▸ **Work instruction**:
Search the data for the string "Ping" and copy each line where it turns up.

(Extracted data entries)
=== Begin Enclosure ===
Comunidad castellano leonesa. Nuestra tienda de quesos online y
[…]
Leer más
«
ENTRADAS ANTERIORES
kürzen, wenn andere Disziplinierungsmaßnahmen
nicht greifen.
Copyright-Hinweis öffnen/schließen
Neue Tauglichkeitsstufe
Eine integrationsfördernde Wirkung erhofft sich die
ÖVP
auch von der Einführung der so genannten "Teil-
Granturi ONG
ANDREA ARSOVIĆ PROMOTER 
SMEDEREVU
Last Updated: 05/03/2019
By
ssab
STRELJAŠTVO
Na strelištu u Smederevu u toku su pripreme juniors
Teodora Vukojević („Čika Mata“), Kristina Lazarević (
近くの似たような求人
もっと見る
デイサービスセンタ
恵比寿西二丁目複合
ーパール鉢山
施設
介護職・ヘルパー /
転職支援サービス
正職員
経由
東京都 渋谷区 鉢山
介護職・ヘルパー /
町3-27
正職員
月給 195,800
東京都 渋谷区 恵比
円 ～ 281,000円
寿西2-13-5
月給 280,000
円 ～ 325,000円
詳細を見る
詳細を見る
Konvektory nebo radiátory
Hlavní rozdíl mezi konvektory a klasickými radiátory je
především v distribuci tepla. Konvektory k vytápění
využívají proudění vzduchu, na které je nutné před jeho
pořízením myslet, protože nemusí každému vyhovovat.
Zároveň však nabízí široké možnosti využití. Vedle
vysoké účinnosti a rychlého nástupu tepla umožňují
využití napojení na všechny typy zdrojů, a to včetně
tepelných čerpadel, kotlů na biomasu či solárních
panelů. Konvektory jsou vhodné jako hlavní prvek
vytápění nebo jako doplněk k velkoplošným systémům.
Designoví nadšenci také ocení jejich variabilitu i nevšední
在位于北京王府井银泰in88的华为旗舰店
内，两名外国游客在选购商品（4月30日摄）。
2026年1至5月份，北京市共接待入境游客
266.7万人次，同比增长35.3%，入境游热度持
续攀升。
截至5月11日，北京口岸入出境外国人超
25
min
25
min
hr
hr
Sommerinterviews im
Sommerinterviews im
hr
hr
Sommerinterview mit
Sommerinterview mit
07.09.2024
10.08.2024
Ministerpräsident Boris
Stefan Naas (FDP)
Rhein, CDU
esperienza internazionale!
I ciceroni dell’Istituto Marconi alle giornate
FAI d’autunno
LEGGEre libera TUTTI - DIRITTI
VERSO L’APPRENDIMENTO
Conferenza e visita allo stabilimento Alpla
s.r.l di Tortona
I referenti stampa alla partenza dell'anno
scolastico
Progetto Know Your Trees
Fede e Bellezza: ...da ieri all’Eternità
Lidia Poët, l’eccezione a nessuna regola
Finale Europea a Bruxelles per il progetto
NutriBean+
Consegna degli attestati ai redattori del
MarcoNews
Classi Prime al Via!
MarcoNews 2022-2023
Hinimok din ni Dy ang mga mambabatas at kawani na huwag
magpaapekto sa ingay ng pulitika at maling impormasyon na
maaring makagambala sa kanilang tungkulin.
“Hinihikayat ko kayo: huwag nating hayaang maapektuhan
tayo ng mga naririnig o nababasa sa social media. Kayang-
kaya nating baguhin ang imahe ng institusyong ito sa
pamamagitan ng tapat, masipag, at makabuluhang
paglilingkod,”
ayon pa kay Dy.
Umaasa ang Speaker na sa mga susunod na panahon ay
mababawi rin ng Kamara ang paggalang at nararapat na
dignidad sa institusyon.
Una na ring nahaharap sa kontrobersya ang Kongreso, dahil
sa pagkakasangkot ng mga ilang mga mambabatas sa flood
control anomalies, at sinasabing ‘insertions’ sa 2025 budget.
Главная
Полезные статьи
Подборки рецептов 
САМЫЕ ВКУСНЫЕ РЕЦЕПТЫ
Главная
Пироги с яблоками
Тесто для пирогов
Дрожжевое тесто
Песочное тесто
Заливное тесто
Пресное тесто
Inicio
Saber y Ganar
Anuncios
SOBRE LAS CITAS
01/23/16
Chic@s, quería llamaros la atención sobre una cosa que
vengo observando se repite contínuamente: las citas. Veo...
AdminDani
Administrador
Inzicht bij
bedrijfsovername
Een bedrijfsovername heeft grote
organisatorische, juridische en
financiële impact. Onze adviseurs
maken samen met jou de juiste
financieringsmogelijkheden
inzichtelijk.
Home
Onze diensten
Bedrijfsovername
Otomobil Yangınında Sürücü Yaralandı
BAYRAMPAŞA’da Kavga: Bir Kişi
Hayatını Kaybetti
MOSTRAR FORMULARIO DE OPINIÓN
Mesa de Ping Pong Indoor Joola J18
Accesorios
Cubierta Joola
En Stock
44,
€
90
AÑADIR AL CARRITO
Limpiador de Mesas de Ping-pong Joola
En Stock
=== End Enclosure ===
▸ **Solution below**:
Mesa de Ping Pong Indoor Joola J18
Limpiador de Mesas de Ping-pong Joola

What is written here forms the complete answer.